Childhood abuse and partner violence are associated with prenatal substance abuse, but the potential impact of current family discord, which reflects broader family relationships and encompasses problems less severe than violence, has had little evaluation in pregnant substance users. Using data from 196 pregnant substance users participating in a NIDA Clinical Trials Network randomized clinical trial, we examined the relationship of baseline family discord to substance use and treatment session attendance. Family discord was assessed using items from the family composite of the Addiction Severity Index. Substance use was assessed by the Substance Use Calendar and urine drug screens (UDS). Assessments were weekly for four weeks and at two- and four-month post-randomization. Women with family discord were more likely to report living with a problematic substance user, reported a higher percentage of substance use days throughout each study phase, had a greater proportion of positive UDS over the four-month study period, and attended more weeks of treatment during the first month. Specific treatment interventions targeting pregnant women with family discord may be warranted.

THE AUTHORS

Wayne H. Denton, MD, PhD, is Professor of Marriage and Family Therapy and Director of the Marriage and Family Therapy Program in the Department of Family and Child Sciences at Florida State University. He studies the role of couple and family relationships in mental disorders and substance abuse, the interaction of couple communication and physiology, and has also conducted randomized clinical trials evaluating couple psychotherapy.

Bryon Adinoff, MD, is Professor and Distinguished Professorship of Alcohol and Drug Abuse Research in the Department of Psychiatry at the University of Texas Southwestern Medical Center in Dallas.
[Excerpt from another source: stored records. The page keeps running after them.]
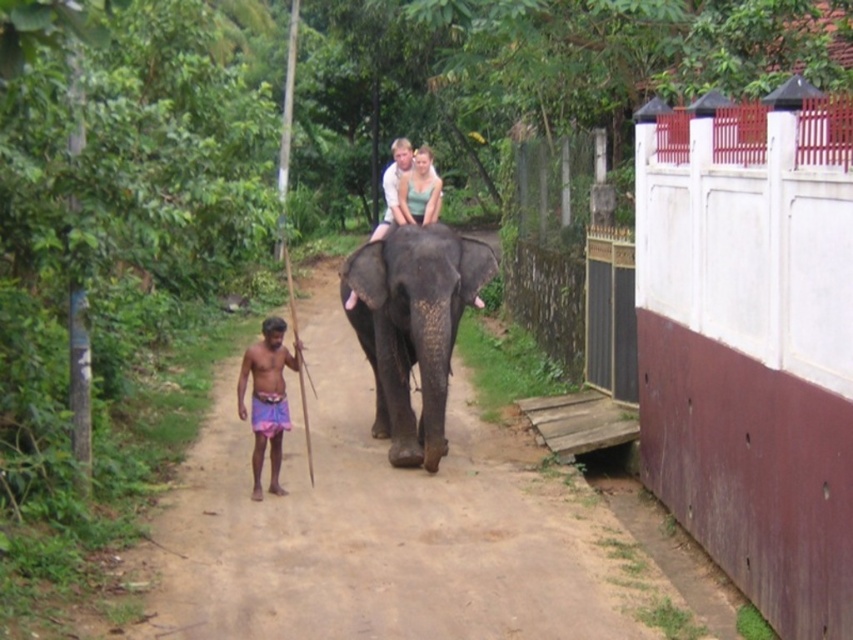 You are a traveler walking on the brown dirt path at center and want to reach the dark gray textured elephant at center. Can you walk straight ahead on the path to reach it?

The brown dirt path at center is in front of dark gray textured elephant at center, so yes, you can walk straight ahead on the path to reach it since the path is directly in front of the elephant.

You are a photographer trying to capture a clear photo of both the pink fabric shorts at lower center and the green textured top at center. Based on their positions, which one should you focus on first to ensure both are in frame?

The pink fabric shorts at lower center is taller than the green textured top at center, so focusing on the pink fabric shorts at lower center first will ensure both are in frame as the taller object will occupy more space and help frame the composition.

You are a photographer standing at the starting point of the dirt path. You want to capture a photo of both the pink fabric shorts at lower center and the green textured top at center in the same frame. Given that your camera has a maximum zoom range of 2 meters, can you fit both subjects into the frame without moving closer?

The distance between the pink fabric shorts at lower center and the green textured top at center is 2.22 meters. Since the camera can only zoom up to 2 meters, the photographer cannot fit both subjects into the frame without moving closer. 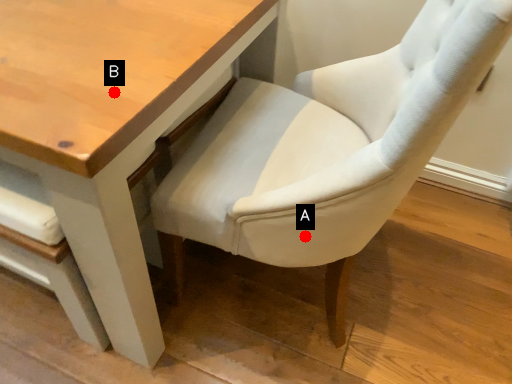 Question: Two points are circled on the image, labeled by A and B beside each circle. Which of the following is the closest to the observer?

Choices:
 (A) A is closer
 (B) B is closer

Answer: (B) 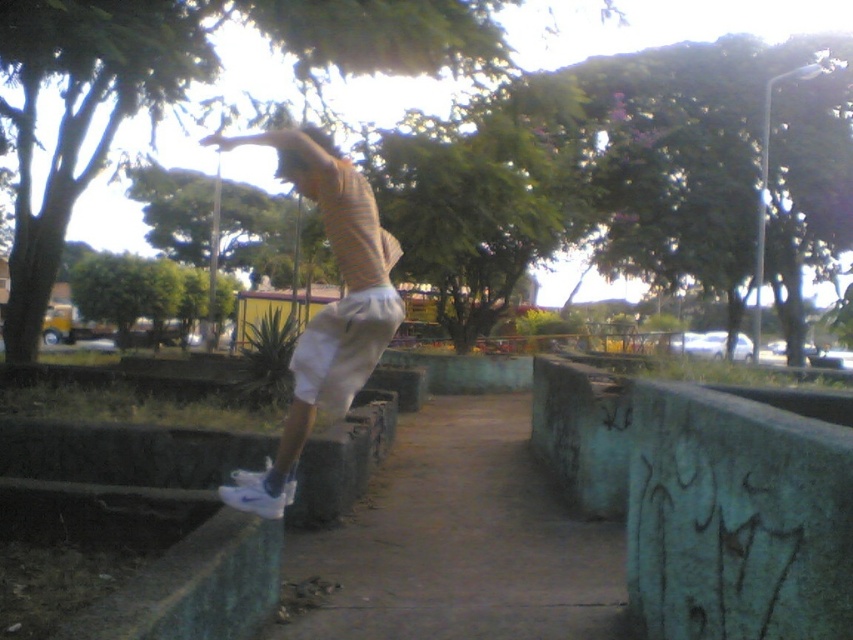 Question: Does green concrete pavement at center appear on the left side of white matte sneakers at center?

Choices:
 (A) yes
 (B) no

Answer: (B)

Question: Is green concrete pavement at center to the left of white matte sneakers at center from the viewer's perspective?

Choices:
 (A) no
 (B) yes

Answer: (A)

Question: Is green concrete pavement at center positioned before white matte sneakers at center?

Choices:
 (A) no
 (B) yes

Answer: (A)

Question: Among these objects, which one is farthest from the camera?

Choices:
 (A) white matte sneakers at center
 (B) green concrete pavement at center

Answer: (B)

Question: Among these objects, which one is farthest from the camera?

Choices:
 (A) white matte sneakers at center
 (B) green concrete pavement at center

Answer: (B) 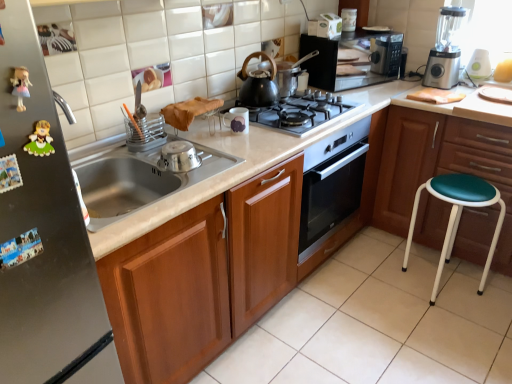 I want to click on vacant space to the left of teal vinyl stool at lower right, so click(370, 284). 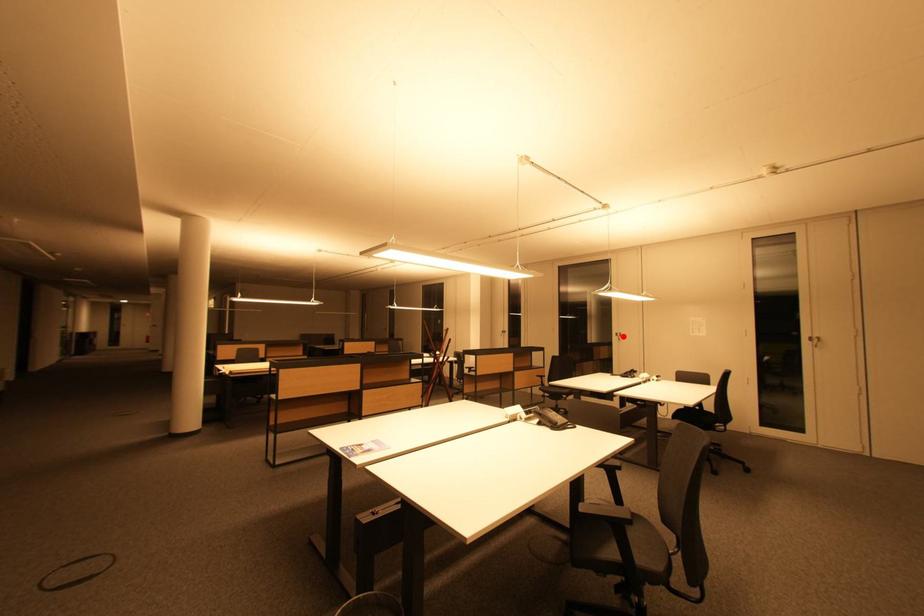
He is also the Chief of the Division on Addictions at the UT Southwestern Medical Center and a staff psychiatrist at the VA North Texas Health Care System. He has published over 100 articles and chapters on the biology and treatment of addiction. His research is funded by the National Institute on Alcohol Abuse and Alcoholism (NIAAA) the National Institute of Drug Abuse (NIDA), and the Department of Veterans Affairs.

Daniel Lewis, BA is a statistical analyst for the Cincinnati Addiction Research Center in the Department of Psychiatry at the University of Cincinnati. He studied statistics at the graduate level at University of West Florida and at the University of Cincinnati. He has three decades of experience performing statistical analyses and developing automated statistical procedures.

Robrina Walker, PhD is an Assistant Professor of Psychiatry at the University of Texas Southwestern Medical Center in Dallas, TX and the Scientific Director of the Texas Node of the National Institute on Drug Abuse's Clinical Trials Network. She obtained her PhD in Clinical Psychology from Virginia Tech and completed post-doctoral training in addiction treatment at the Dallas Veterans Affairs Hospital. She has worked on over a dozen NIDA-, NIAAA-, and Veterans Affairs-funded studies, with the majority being randomized clinical trials evaluating behavioral or medication treatments for adolescent and adult substance use disorders. Her primary research interests are in behavioral treatments for addictive behaviors.

Theresa M. Winhusen, PhD, is an Associate Professor of psychiatry and behavioral neuroscience at the University of Cincinnati College of Medicine, the Director of the Cincinnati Addiction Research Center, and Principal Investigator of the Ohio Valley Node of the National Institute on Drug Abuse's Clinical Trials Network. Dr. Winhusen is an expert in the design and conduct of multi-site clinical trials whose work focuses primarily on testing pharmacological treatments for cocaine and nicotine dependence.